Try it: Could you please repeat the entries below word for word, with the images left out?

..........

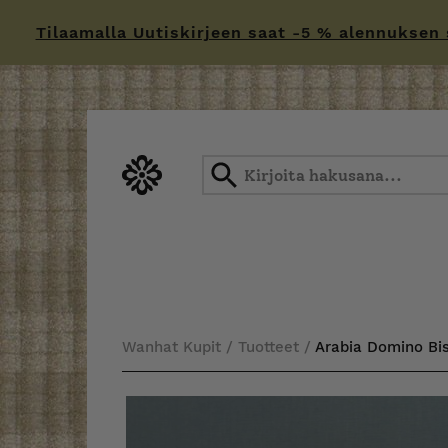
Tilaamalla Uutiskirjeen saat -5 % alennuksen sä
Skip
to
content
Wanhat Kupit
/
Tuotteet
/
Arabia Domino Bis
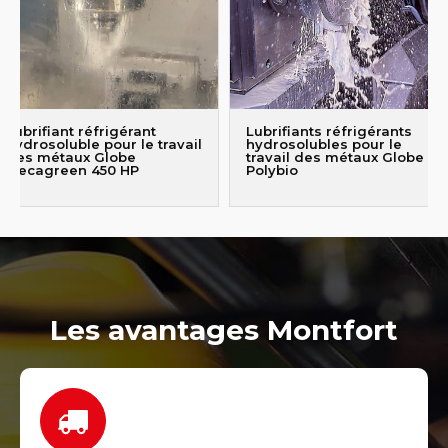
Lubrifiant réfrigérant
Lubrifiants réfrigérants
hydrosoluble pour le travail
hydrosolubles pour le
des métaux Globe
travail des métaux Globe
Mecagreen 450 HP
Polybio
Les avantages Montfort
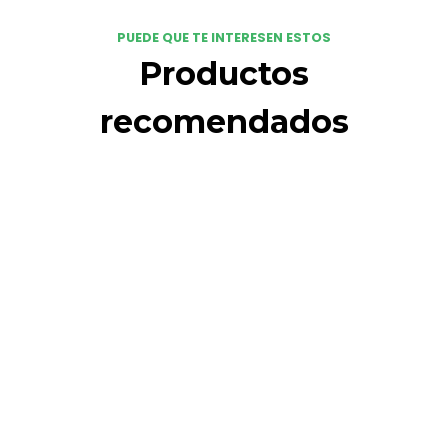
PUEDE QUE TE INTERESEN ESTOS
Productos
recomendados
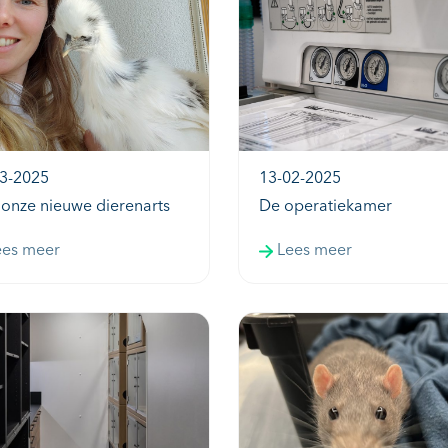
3-2025
13-02-2025
 onze nieuwe dierenarts
De operatiekamer
ees meer
Lees meer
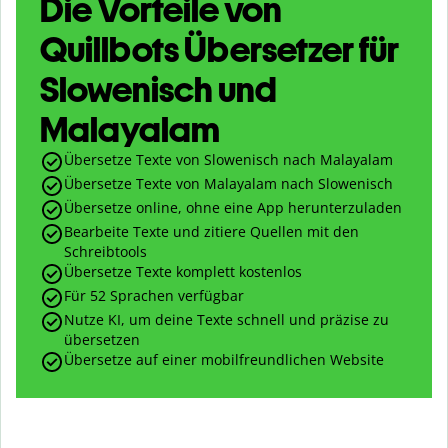
Die Vorteile von
Quillbots Übersetzer für
Slowenisch und
Malayalam
Übersetze Texte von Slowenisch nach Malayalam
Übersetze Texte von Malayalam nach Slowenisch
Übersetze online, ohne eine App herunterzuladen
Bearbeite Texte und zitiere Quellen mit den
Schreibtools
Übersetze Texte komplett kostenlos
Für 52 Sprachen verfügbar
Nutze KI, um deine Texte schnell und präzise zu
übersetzen
Übersetze auf einer mobilfreundlichen Website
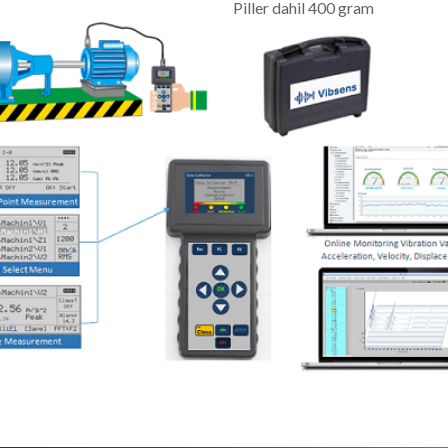
Piller dahil 400 gram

..........

Output below:
Tilaamalla Uutiskirjeen saat -5 % alennuksen sä
Skip
to
content
Wanhat Kupit
/
Tuotteet
/
Arabia Domino Bis
Lubrifiant réfrigérant
Lubrifiants réfrigérants
hydrosoluble pour le travail
hydrosolubles pour le
des métaux Globe
travail des métaux Globe
Mecagreen 450 HP
Polybio
Les avantages Montfort
PUEDE QUE TE INTERESEN ESTOS
Productos
recomendados
3-2025
13-02-2025
 onze nieuwe dierenarts
De operatiekamer
ees meer
Lees meer
Die Vorteile von
Quillbots Übersetzer für
Slowenisch und
Malayalam
Übersetze Texte von Slowenisch nach Malayalam
Übersetze Texte von Malayalam nach Slowenisch
Übersetze online, ohne eine App herunterzuladen
Bearbeite Texte und zitiere Quellen mit den
Schreibtools
Übersetze Texte komplett kostenlos
Für 52 Sprachen verfügbar
Nutze KI, um deine Texte schnell und präzise zu
übersetzen
Übersetze auf einer mobilfreundlichen Website
Piller dahil 400 gram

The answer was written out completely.